The first command pulls in vaultspec-core and all GPU dependencies. The second seeds vaultspec-rag's bundled rule/MCP files into the workspace **and** patches your `pyproject.toml` with the cu130 torch index so `uv` resolves the CUDA torch wheel on Linux and Windows (macOS is left on PyPI torch). You'll be prompted before the `pyproject.toml` edit; pass `--yes` to skip the prompt (required in non-TTY contexts) or `--no-torch-config` to opt out. Add `--sync` to run `uv sync --reinstall-package torch` automatically after the patch.

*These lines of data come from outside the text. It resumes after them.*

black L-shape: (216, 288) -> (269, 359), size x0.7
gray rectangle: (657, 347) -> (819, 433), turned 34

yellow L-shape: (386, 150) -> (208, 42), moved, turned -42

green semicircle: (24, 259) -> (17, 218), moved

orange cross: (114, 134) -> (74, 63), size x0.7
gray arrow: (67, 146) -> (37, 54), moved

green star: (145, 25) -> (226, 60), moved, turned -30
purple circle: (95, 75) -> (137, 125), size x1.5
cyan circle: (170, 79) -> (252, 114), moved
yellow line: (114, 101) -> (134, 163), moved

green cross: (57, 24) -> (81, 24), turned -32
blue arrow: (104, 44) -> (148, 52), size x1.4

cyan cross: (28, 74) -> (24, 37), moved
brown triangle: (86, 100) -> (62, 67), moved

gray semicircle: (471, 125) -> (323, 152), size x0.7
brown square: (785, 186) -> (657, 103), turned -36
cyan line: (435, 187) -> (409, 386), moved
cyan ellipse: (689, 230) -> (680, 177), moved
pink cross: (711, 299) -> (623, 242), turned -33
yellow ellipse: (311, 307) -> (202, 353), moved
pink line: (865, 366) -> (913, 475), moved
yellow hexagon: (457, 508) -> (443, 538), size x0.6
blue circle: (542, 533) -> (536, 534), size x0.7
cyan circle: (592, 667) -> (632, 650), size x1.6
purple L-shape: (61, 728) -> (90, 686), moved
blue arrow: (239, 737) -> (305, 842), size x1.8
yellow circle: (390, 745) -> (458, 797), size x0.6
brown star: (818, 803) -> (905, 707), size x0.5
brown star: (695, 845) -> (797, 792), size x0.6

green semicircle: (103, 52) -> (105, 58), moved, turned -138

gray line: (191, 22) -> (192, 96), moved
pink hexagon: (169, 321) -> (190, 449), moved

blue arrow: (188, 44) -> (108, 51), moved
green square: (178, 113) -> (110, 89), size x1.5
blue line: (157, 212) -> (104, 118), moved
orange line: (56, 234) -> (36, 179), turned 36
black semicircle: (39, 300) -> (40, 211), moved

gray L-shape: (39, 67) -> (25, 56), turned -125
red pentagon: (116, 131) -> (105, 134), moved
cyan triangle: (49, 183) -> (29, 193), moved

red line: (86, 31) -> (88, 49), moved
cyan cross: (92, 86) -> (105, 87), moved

Flag precedence: `--no-torch-config` always wins (the patch is not applied regardless of `--force` / `--yes`). `--force` is the user's blanket opt-in — it implies `--yes` for the torch-config prompt. On a non-TTY without `--yes` or `--force`, the patch is skipped with a warning and the command exits non-zero (code 2) so CI fails loudly. The default for the interactive prompt is **no**: hitting Enter without typing declines.

After `install`, run `vaultspec-rag --version` and then `vaultspec-rag index` as usual.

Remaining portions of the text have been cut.